There was some discussion of this subject at Fefor in 2006: FeforParCorp. This includes several candidate corpora, and some desiderata for choosing a text.

  • I (FrancisBond) have filled out the description of the “Cathedral and the Bazaar” test set at FeforParCorp.

    • This is an essay on open source software, consisting of about 800 sentences. The main advantages are (a) it is released under a free license, and the author is happy for us to use it; (b) there are existing translations in all the languages we currently want (and more); (c) other similar essays exist if we want more data; (c) it is not as mind-boggling dull as some corpora. The main disadvantages are (a) the source (English) has gone through many versions, not all translations are up-to-date. It would require a little work to make all the translations match the current English version, I estimate about 1-200 sentences may need to be translated for some languages. (b) not everyone wants to read one person’s opinions about open source software.

Individual Reflections

Stephan Oepen

Obviously, establishing a parallel corpus within DELPH-IN would have many advantages, and it would likely pull participants and grammar development more closely together. Each group has their own history, interests, and constraints imposed by how they fund their work; hence, it cannot be the expectation that everyone focus their efforts on the same parallel corpus, but: (a) in some cases grammarians are relatively free in deciding on their target domain, genre, et al., and then it would be great if DELPH-IN could take advantage of such freedom and have multiple efforts work on comparable data; (b) designed as resource grammars, typical DELPH-IN efforts tend to avoid specialization to a single domain or genre, thus even for a project working on its own domain, it may be beneficial to devote some additional effort on a different target text or texts, e.g. ones taken from the DELPH-IN parallel corpus; and, finally, (c) with a growing interest in machine translation among participants, it will be a lot easier to build prototype systems and compare MRSs across grammars, where there has been at least some development effort on a parallel corpus.

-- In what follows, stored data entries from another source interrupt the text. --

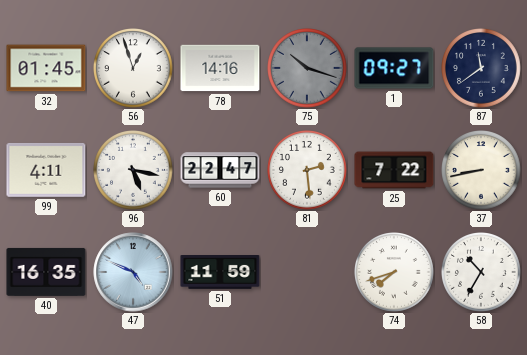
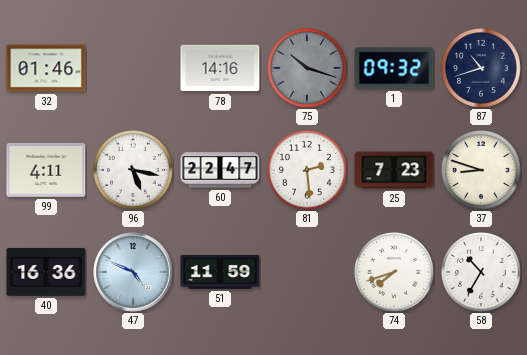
32: 01:45 -> 01:46
56: 12:57 -> none
1: 09:27 -> 09:32
87: 11:39 -> 10:42
25: 7:22 -> 7:23
37: 8:43 -> 8:48
40: 16:35 -> 16:36
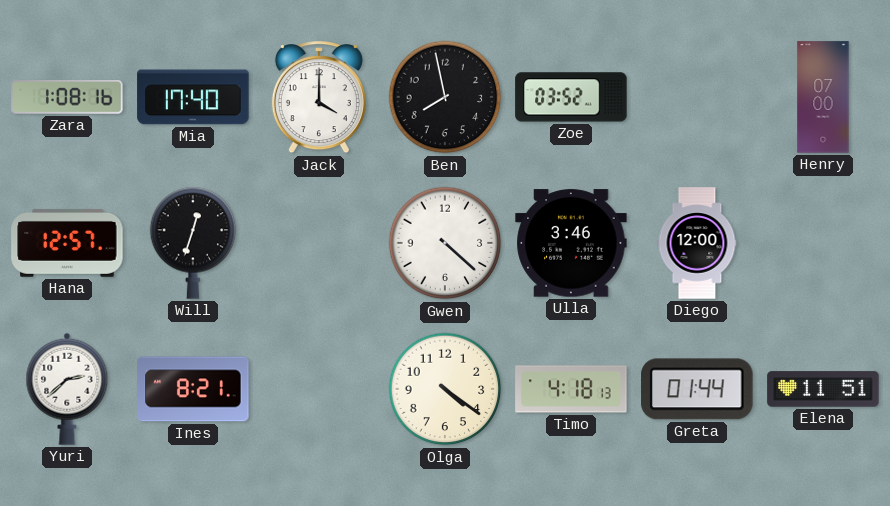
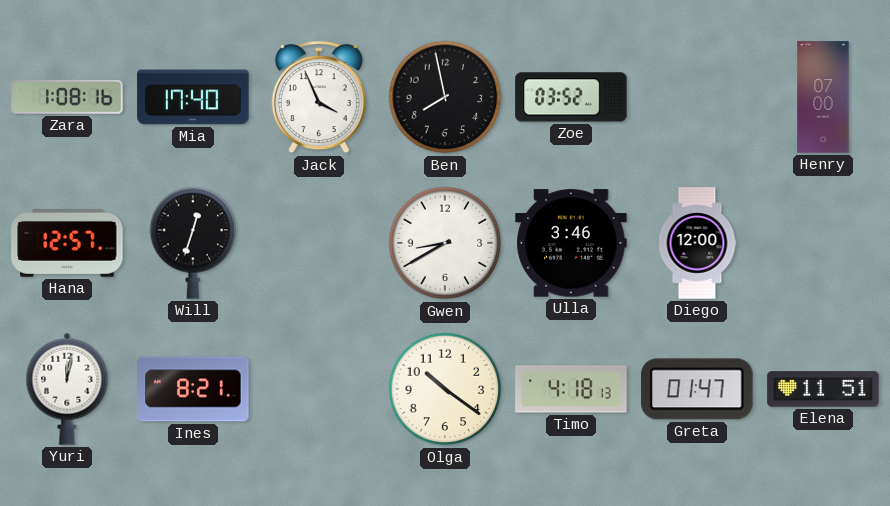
Jack: 4:00 -> 3:56
Gwen: 4:22 -> 8:40
Yuri: 2:38 -> 12:02
Olga: 4:21 -> 10:21
Greta: 01:44 -> 01:47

I would recommend the following criteria in looking for candidate texts:

  • Following the DELPH-IN philosophy, we should be able to share parallel texts freely among participants and re-distribute results; it is possible to use copyrighted material, but then we should try to obtain permission from the copyright holder to redistribute freely.
  • To establish an initial parallel DELPH-IN corpus, we do not require large amounts of text; I would estimate that an initial collection of, say, 1000 sentences (translated across many or all of the languages in DELPH-IN) could be incredibly useful. Ideally, we would draw on text where additional volume could be obtained if need be.
  • It would be nice to have the parallel corpus exemplify a certain degree of linguistic variation, e.g. include at least some interrogatives and imperatives. At the same time, the style of the corpus, ideally, should reflect current language use and preferably not correspond to a very specialized variant (e.g. Wall Street Journal English of the 1980s or, arguably, transcripts of parliament debates).
  • If at all possible, we should look for texts that already are available in multiple languages, ideally as high-quality translations from a single source. For small-ish amounts of text, it may well be feasible to contract professional translations for additional languages. As we envision a growing parallel DELPH-IN corpus, it is desirable that there are segments with different source languages, e.g. not everything should be translated from English originals.
  • Even though current grammars focus on sentential units, I believe that the successful application of DELPH-IN technology typically assumes a certain degree of fine-tuning to one target domain and genre. This is especially true in aspects of pre-processing and disambiguation, i.e. in stochastic parse selection we have reason to expect that it is better to train domain-specific models, assuming some reasonably coherent notion of domain (and genre). Hence, I would recommend looking for running text from one source or a coherent set of sources.
  • To the extent that participants are interested in applications of DELPH-IN technology, I find it attractive to search for a parallel corpus where the domain and genre potentially carry a well-defined application. Granted, in the EU at least, parliament debates tend to be translated into many languages, but newspapers typically do not get translated. Parsing the Wall Street Journal (or the like), I find an artificial task, as it is hard to point to an NLP application in this spirit.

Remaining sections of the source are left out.